Pop culture obsessives writing for the pop culture obsessed.
Pop culture obsessives writing for the pop culture obsessed.

Wild Things delivers salaciousness with a wink

Illustration for article titled Wild Things delivers salaciousness with a wink

Every day, Watch This offers staff recommendations inspired by a new movie coming out that week. This week: Michael Bay’s Pain & Gain has us reflecting on other Florida crime movies.


Wild Things (1998)
Working the line between satire and sleaze like a stripper pole, the gleefully lurid Wild Things leaves no sensibility unscorched. Filmed through a syrup haze that anticipates the hyper-real palette of CSI: Miami, it’s an absurdly twisty sunshine noir in which using other people is both survival skill and sport. Then at the peak of her sex-objecthood, Denise Richards serves the same function as in the previous year’s Starship Troopers: She’s an adolescent fantasy made flesh, plus a little silicone—a blow-up doll come (mostly) to life. Yet unlike Paul Verhoeven, director John McNaughton requires Richards to be in on the joke as a teenage femme fatale who falsely accuses her high-school guidance counselor (Matt Dillon) of rape.

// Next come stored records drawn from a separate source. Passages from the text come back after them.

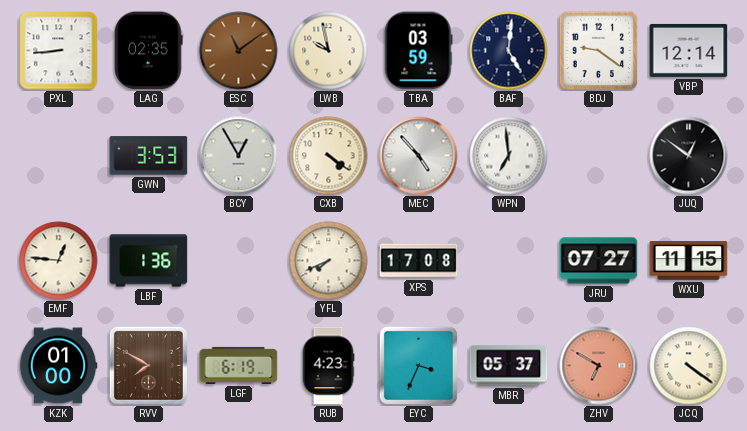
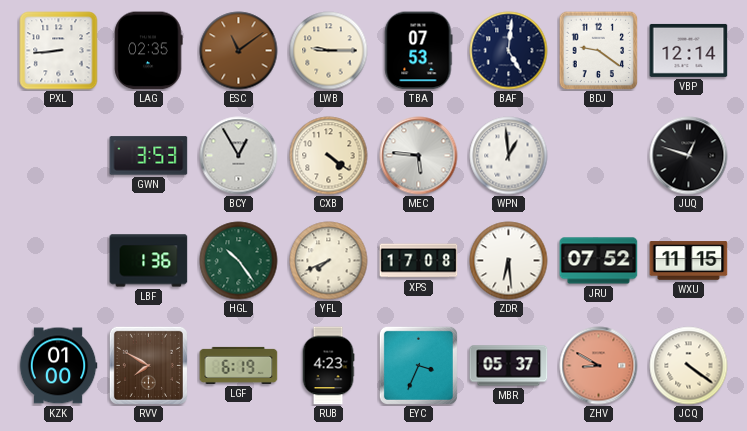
LWB: 9:58 -> 9:15
TBA: 03:59 -> 07:53
MEC: 4:53 -> 5:46
WPN: 6:59 -> 12:59
JUQ: 12:51 -> 12:48
EMF: 12:46 -> none
HGL: none -> 10:24
ZDR: none -> 6:29
JRU: 07:27 -> 07:52
ZHV: 6:50 -> 8:50
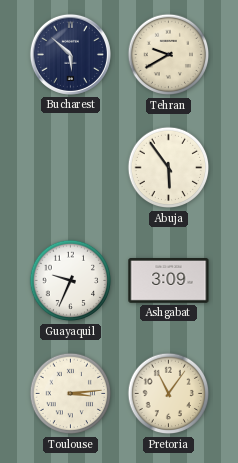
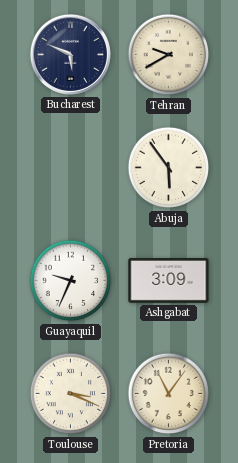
Bucharest: 5:52 -> 5:49
Toulouse: 3:14 -> 3:19
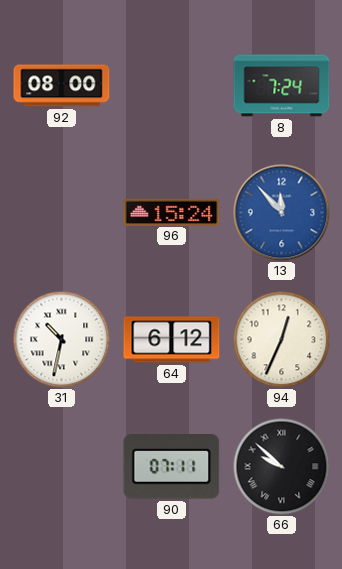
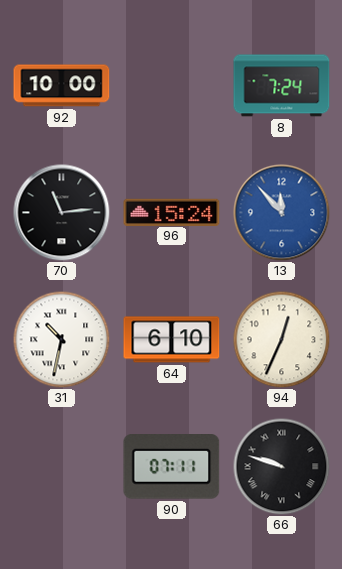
92: 08:00 -> 10:00
70: none -> 11:14
64: 6:12 -> 6:10
66: 9:52 -> 9:48
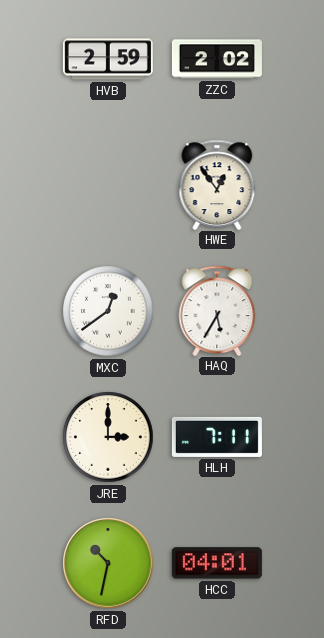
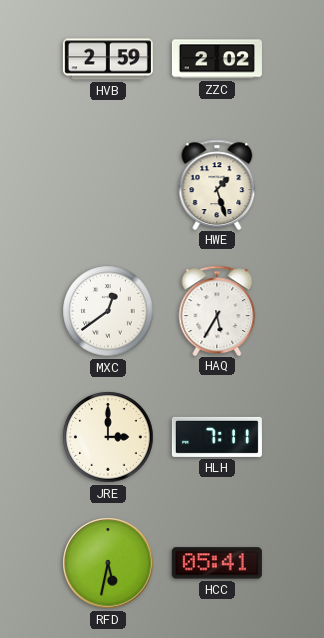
HWE: 12:54 -> 1:27
RFD: 10:32 -> 5:32
HCC: 04:01 -> 05:41
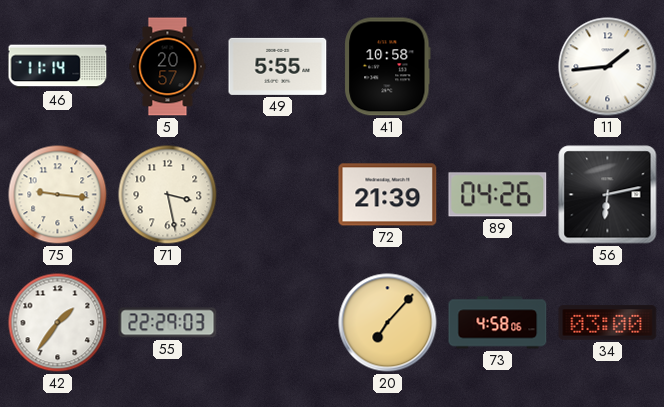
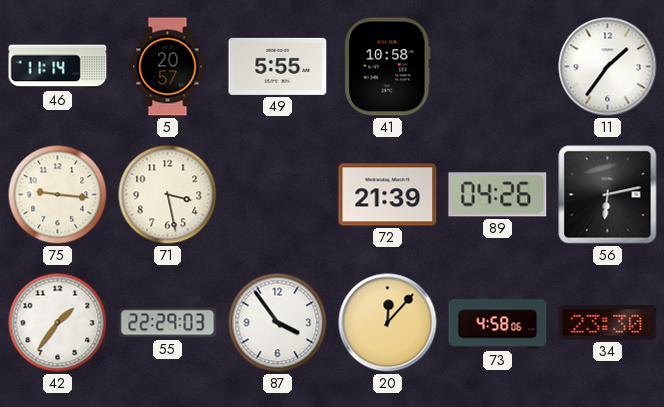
11: 1:44 -> 1:36
87: none -> 3:54
20: 7:07 -> 12:07
34: 03:00 -> 23:30
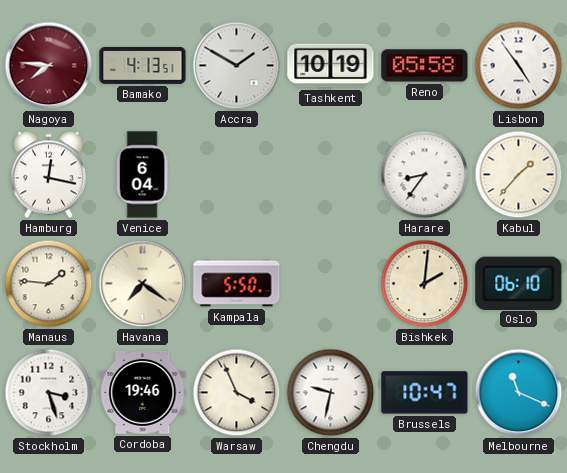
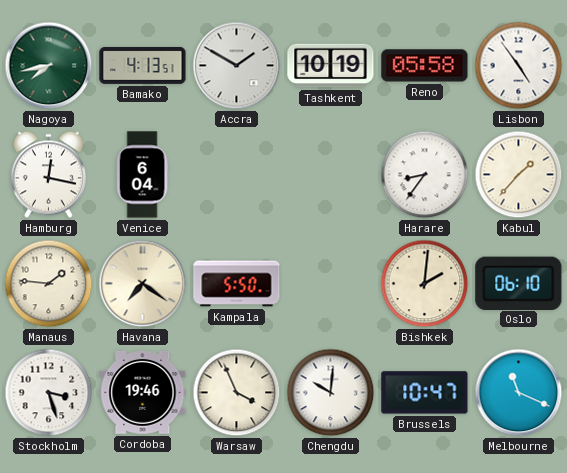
Nagoya: 7:46 -> 7:43
Nagoya dial: burgundy -> green
Chengdu: 9:32 -> 10:01
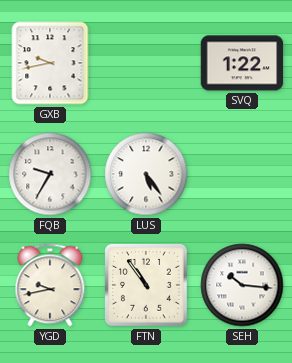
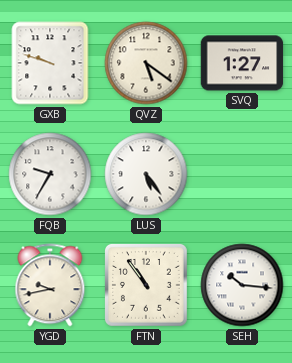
GXB: 9:43 -> 9:48
QVZ: none -> 5:21
SVQ: 1:22 -> 1:27
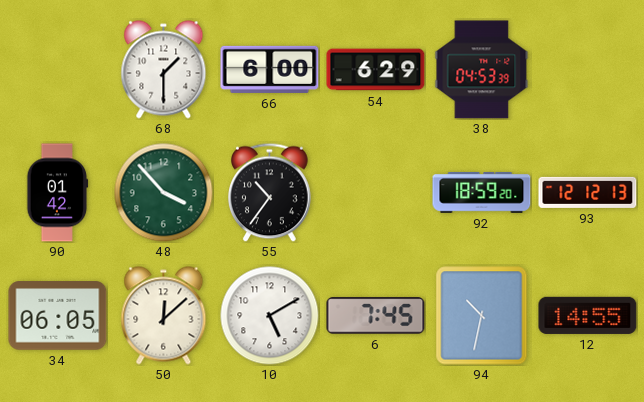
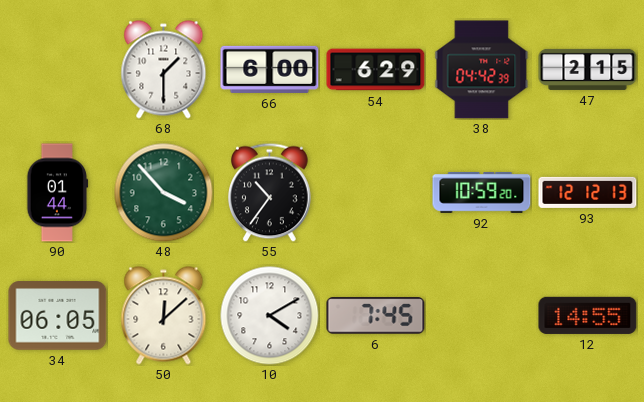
38: 04:53 -> 04:42
47: none -> 2:15
90: 01:42 -> 01:44
92: 18:59 -> 10:59
10: 5:10 -> 4:10
94: 10:32 -> none
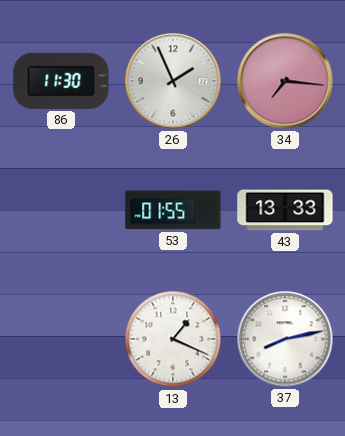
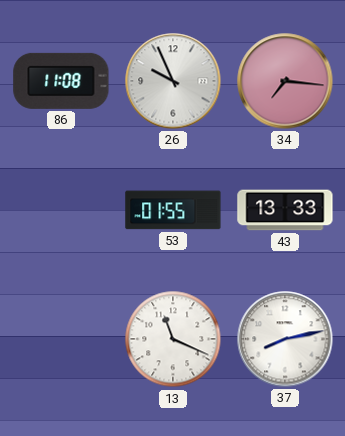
86: 11:30 -> 11:08
26: 1:56 -> 9:56
13: 1:19 -> 11:19
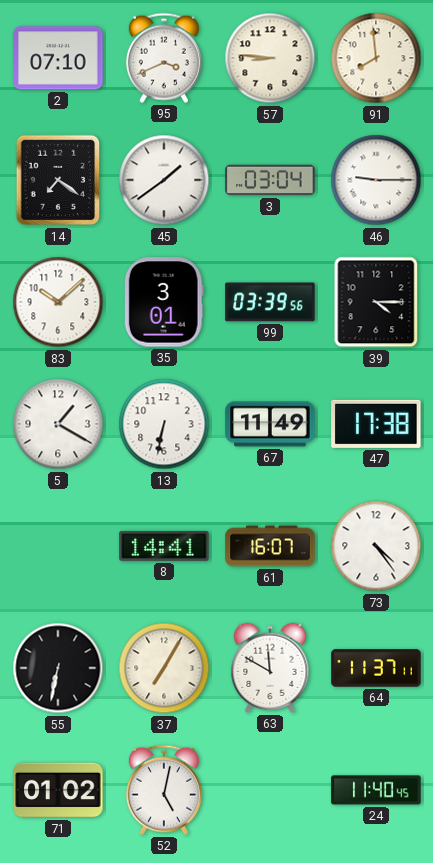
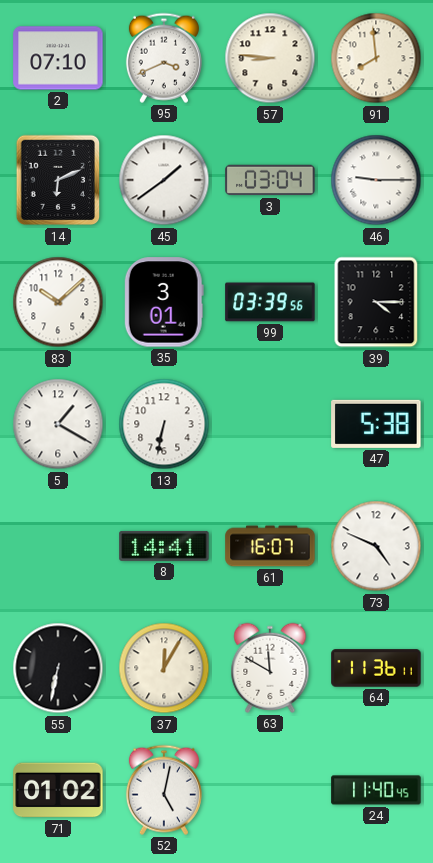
14: 7:21 -> 6:11
67: 11:49 -> none
47: 17:38 -> 5:38
73: 4:24 -> 4:49
37: 7:05 -> 12:05
64: 11:37 -> 11:36
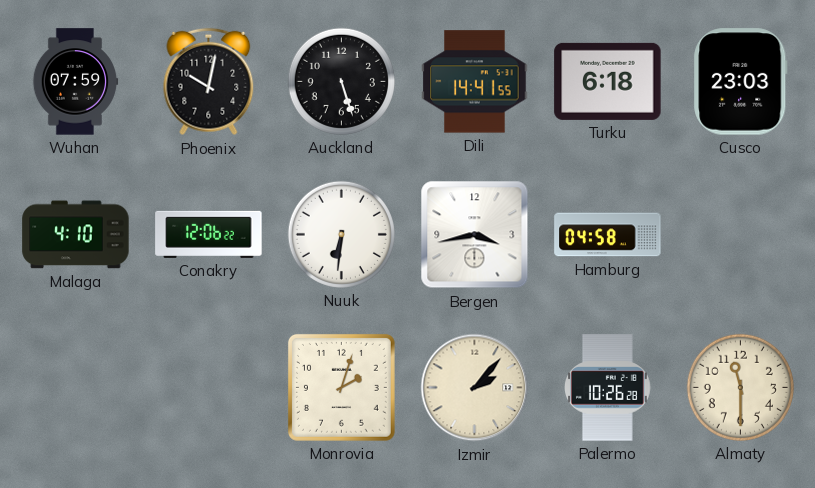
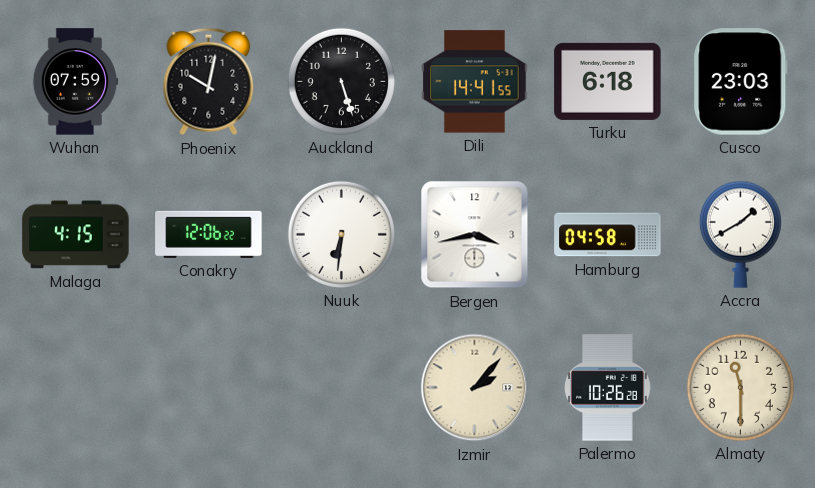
Malaga: 4:10 -> 4:15
Accra: none -> 1:40
Monrovia: 2:03 -> none
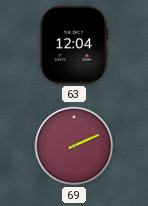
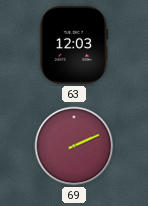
63: 12:04 -> 12:03
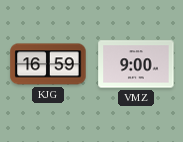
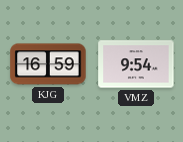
VMZ: 9:00 -> 9:54
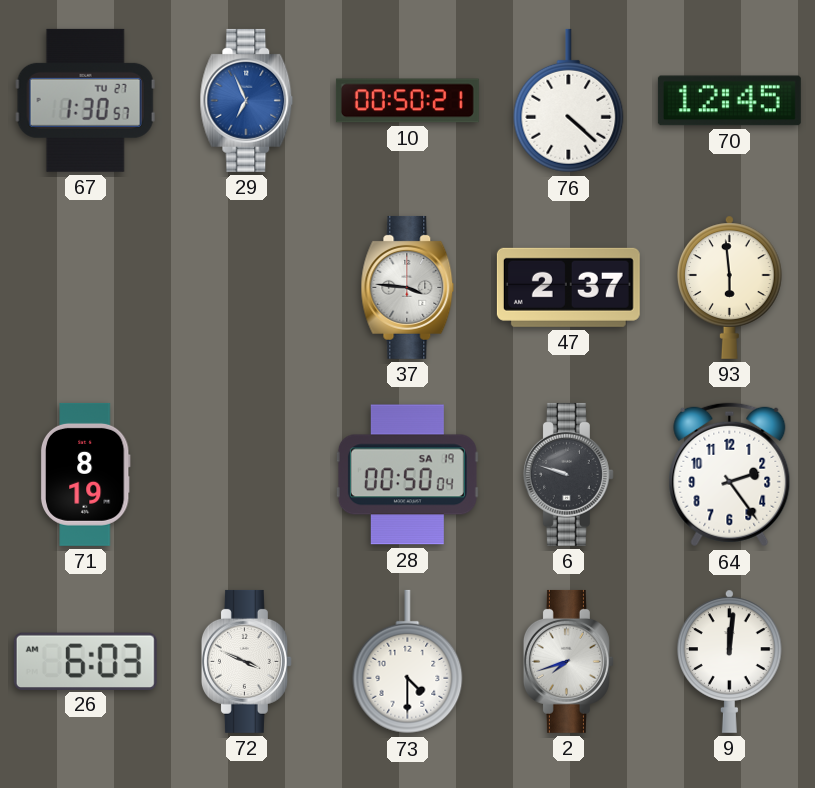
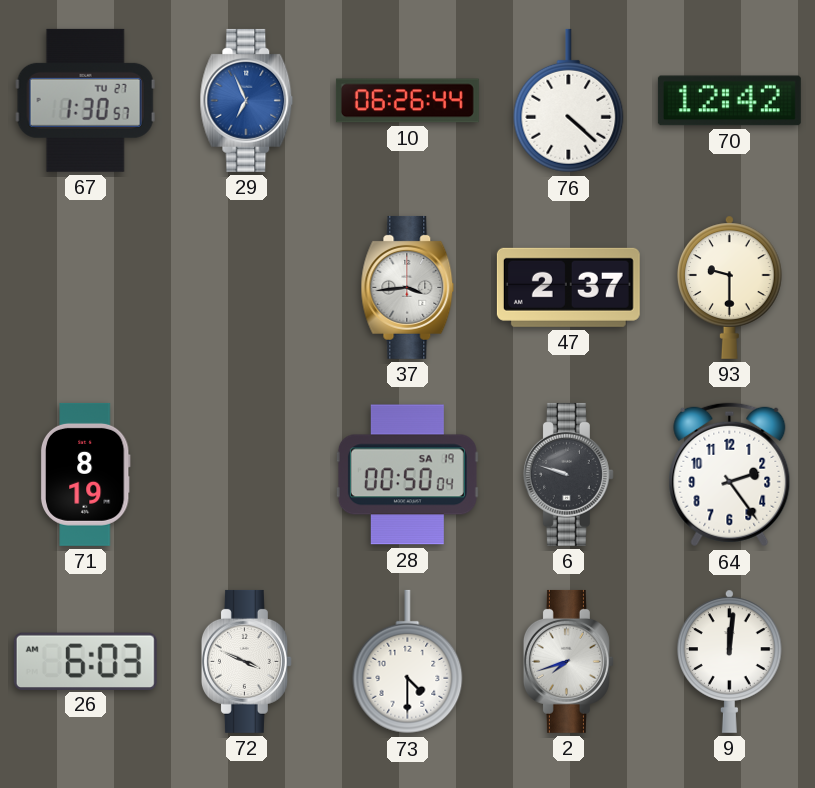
10: 00:50 -> 06:26
70: 12:45 -> 12:42
37: 3:46 -> 3:44
93: 5:59 -> 9:30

That toxic twist is just the first of many, as the film spins a sticky web that also ensnares Neve Campbell’s surly dropout and Kevin Bacon’s clueless cop. The plot becomes so convoluted it’s still being worked out during the end credits, but keeping track of the double (and triple and quadruple) crosses is hardly the point, or at least not the best use of your time. The movie’s absurd convolutions can be read as a gonzo critique of the post-Scream vogue for endless reveals, or simply a lazy offshoot thereof, though when McNaughton slides his camera over Richards’ slicked-down, surgically enhanced body, irony seems beside the point.

Wild Things is at its most delirious during Bill Murray’s scenes as an oily shyster, nailing the confluence of trash and tension the movie sometimes struggles to find. McNaughton doesn’t dig his teeth into the material the way Verhoeven did with Showgirls, preserving an element of taste, but also stopping shy of the potential for self-immolating genius.

Availability: Sony DVD and Blu-ray of the theatrical and (for the truly prurient) unrated cuts; rental and purchase from the major digital providers; and disc rental from Netflix.